* [YOUR OBJECTIVE]:
From the line containing "Nuclear magnitud" to the last line of the listing, both included, copy every line exactly and drop the pictures.
--------------------
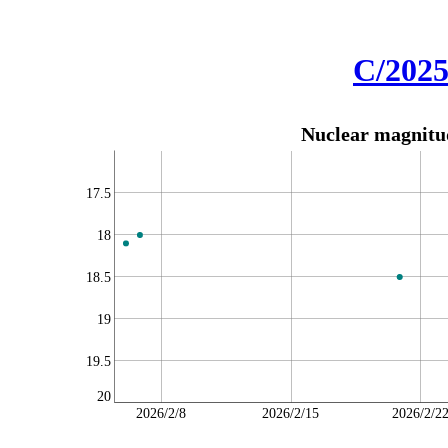
C/2025
Nuclear magnitud
17.5
18
18.5
19
19.5
20
2026/2/8
2026/2/15
2026/2/2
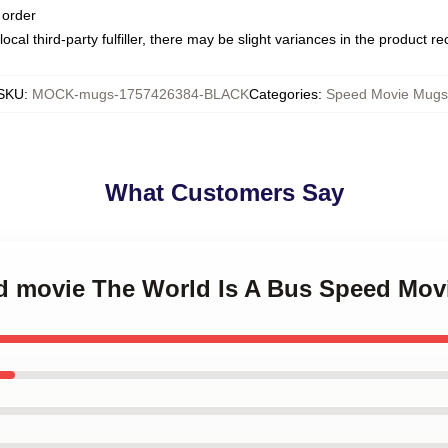
 order
ocal third-party fulfiller, there may be slight variances in the product r
SKU
:
MOCK-mugs-1757426384-BLACK
Categories
:
Speed Movie Mugs
What Customers Say
ed movie The World Is A Bus Speed Mo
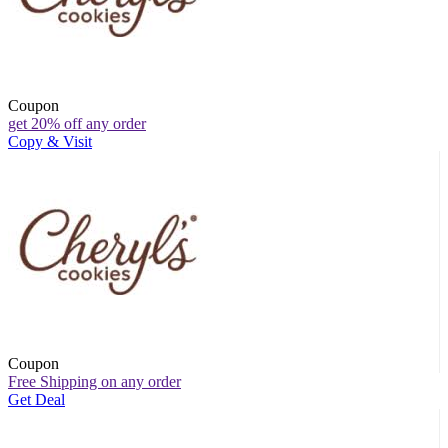
Coupon
get 20% off any order
Copy & Visit
Coupon
Free Shipping on any order
Get Deal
--------------------
* [RESPONSE TO THIS TASK]:
Nuclear magnitud
17.5
18
18.5
19
19.5
20
2026/2/8
2026/2/15
2026/2/2
 order
ocal third-party fulfiller, there may be slight variances in the product r
SKU
:
MOCK-mugs-1757426384-BLACK
Categories
:
Speed Movie Mugs
What Customers Say
ed movie The World Is A Bus Speed Mo
Coupon
get 20% off any order
Copy & Visit
Coupon
Free Shipping on any order
Get Deal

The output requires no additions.